→ **Requirement**
The entries below are to be returned exactly. Include all of them.
---------- Source data ----------
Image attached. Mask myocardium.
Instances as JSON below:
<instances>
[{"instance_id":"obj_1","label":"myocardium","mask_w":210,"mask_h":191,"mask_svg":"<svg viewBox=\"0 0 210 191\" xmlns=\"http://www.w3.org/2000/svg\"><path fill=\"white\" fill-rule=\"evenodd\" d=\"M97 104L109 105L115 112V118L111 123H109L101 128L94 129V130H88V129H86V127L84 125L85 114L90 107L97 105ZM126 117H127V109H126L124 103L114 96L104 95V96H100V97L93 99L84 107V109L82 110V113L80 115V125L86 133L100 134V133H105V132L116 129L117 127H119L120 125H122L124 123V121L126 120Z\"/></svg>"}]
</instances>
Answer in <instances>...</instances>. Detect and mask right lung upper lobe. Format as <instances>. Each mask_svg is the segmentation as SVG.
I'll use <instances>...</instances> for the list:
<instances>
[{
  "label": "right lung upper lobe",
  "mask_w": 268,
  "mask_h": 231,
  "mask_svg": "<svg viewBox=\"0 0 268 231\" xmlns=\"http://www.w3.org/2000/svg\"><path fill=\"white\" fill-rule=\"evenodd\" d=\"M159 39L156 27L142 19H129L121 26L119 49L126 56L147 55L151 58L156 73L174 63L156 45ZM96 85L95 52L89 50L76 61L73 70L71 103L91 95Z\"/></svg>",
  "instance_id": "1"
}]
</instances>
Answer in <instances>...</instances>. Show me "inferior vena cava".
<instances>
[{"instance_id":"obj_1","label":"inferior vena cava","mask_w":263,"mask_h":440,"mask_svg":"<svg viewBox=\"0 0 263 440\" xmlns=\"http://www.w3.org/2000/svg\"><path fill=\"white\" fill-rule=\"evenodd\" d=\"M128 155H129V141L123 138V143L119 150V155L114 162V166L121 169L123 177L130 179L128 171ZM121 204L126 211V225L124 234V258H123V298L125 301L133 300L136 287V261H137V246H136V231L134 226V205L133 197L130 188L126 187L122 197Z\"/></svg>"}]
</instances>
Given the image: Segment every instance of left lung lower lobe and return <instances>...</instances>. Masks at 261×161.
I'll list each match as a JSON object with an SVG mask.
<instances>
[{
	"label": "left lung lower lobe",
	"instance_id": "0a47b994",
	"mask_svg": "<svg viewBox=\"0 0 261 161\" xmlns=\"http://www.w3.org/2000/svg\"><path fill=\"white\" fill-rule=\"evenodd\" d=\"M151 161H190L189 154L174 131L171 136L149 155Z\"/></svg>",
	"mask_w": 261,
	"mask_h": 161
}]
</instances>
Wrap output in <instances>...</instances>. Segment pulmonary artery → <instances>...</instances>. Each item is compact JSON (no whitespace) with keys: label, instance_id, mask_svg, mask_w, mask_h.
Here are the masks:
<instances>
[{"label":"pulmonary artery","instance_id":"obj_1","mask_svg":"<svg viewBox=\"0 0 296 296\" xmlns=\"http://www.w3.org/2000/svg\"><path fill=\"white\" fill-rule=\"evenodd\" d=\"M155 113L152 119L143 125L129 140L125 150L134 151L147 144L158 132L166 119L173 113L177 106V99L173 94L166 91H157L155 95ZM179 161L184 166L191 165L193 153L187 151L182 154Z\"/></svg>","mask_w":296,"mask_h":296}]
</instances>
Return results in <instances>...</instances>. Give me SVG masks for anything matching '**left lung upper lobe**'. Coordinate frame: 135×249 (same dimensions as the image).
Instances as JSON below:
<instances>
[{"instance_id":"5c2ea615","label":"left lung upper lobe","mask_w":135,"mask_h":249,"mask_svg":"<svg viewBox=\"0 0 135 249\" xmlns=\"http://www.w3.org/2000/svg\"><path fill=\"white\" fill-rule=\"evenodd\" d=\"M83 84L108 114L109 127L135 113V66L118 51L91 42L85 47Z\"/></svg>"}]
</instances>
----------
→ **Response to the task**
Image attached. Mask myocardium.
Instances as JSON below:
<instances>
[{"instance_id":"obj_1","label":"myocardium","mask_w":210,"mask_h":191,"mask_svg":"<svg viewBox=\"0 0 210 191\" xmlns=\"http://www.w3.org/2000/svg\"><path fill=\"white\" fill-rule=\"evenodd\" d=\"M97 104L109 105L115 112V118L111 123H109L101 128L94 129V130H88V129H86V127L84 125L85 114L90 107L97 105ZM126 117H127V109H126L124 103L114 96L104 95V96H100V97L93 99L84 107V109L82 110V113L80 115V125L86 133L100 134V133H105V132L116 129L117 127H119L120 125H122L124 123V121L126 120Z\"/></svg>"}]
</instances>
Answer in <instances>...</instances>. Detect and mask right lung upper lobe. Format as <instances>. Each mask_svg is the segmentation as SVG.
I'll use <instances>...</instances> for the list:
<instances>
[{
  "label": "right lung upper lobe",
  "mask_w": 268,
  "mask_h": 231,
  "mask_svg": "<svg viewBox=\"0 0 268 231\" xmlns=\"http://www.w3.org/2000/svg\"><path fill=\"white\" fill-rule=\"evenodd\" d=\"M159 39L156 27L142 19H129L121 26L119 49L126 56L147 55L151 58L156 73L174 63L156 45ZM96 85L95 52L89 50L76 61L73 70L71 103L91 95Z\"/></svg>",
  "instance_id": "1"
}]
</instances>
Answer in <instances>...</instances>. Show me "inferior vena cava".
<instances>
[{"instance_id":"obj_1","label":"inferior vena cava","mask_w":263,"mask_h":440,"mask_svg":"<svg viewBox=\"0 0 263 440\" xmlns=\"http://www.w3.org/2000/svg\"><path fill=\"white\" fill-rule=\"evenodd\" d=\"M128 155H129V141L123 138V143L119 150V155L114 162V166L121 169L123 177L130 179L128 171ZM121 204L126 211V225L124 234V258H123V298L125 301L133 300L136 287V261H137V246H136V231L134 226V205L133 197L130 188L126 187L122 197Z\"/></svg>"}]
</instances>
Given the image: Segment every instance of left lung lower lobe and return <instances>...</instances>. Masks at 261×161.
I'll list each match as a JSON object with an SVG mask.
<instances>
[{
	"label": "left lung lower lobe",
	"instance_id": "0a47b994",
	"mask_svg": "<svg viewBox=\"0 0 261 161\" xmlns=\"http://www.w3.org/2000/svg\"><path fill=\"white\" fill-rule=\"evenodd\" d=\"M151 161H190L189 154L174 131L171 136L149 155Z\"/></svg>",
	"mask_w": 261,
	"mask_h": 161
}]
</instances>
Wrap output in <instances>...</instances>. Segment pulmonary artery → <instances>...</instances>. Each item is compact JSON (no whitespace) with keys: label, instance_id, mask_svg, mask_w, mask_h.
Here are the masks:
<instances>
[{"label":"pulmonary artery","instance_id":"obj_1","mask_svg":"<svg viewBox=\"0 0 296 296\" xmlns=\"http://www.w3.org/2000/svg\"><path fill=\"white\" fill-rule=\"evenodd\" d=\"M155 113L152 119L143 125L129 140L125 150L134 151L147 144L158 132L166 119L173 113L177 106V99L173 94L166 91H157L155 95ZM179 161L184 166L191 165L193 153L187 151L182 154Z\"/></svg>","mask_w":296,"mask_h":296}]
</instances>
Return results in <instances>...</instances>. Give me SVG masks for anything matching '**left lung upper lobe**'. Coordinate frame: 135×249 (same dimensions as the image).
Instances as JSON below:
<instances>
[{"instance_id":"5c2ea615","label":"left lung upper lobe","mask_w":135,"mask_h":249,"mask_svg":"<svg viewBox=\"0 0 135 249\" xmlns=\"http://www.w3.org/2000/svg\"><path fill=\"white\" fill-rule=\"evenodd\" d=\"M83 84L108 114L109 127L135 113V66L118 51L91 42L85 47Z\"/></svg>"}]
</instances>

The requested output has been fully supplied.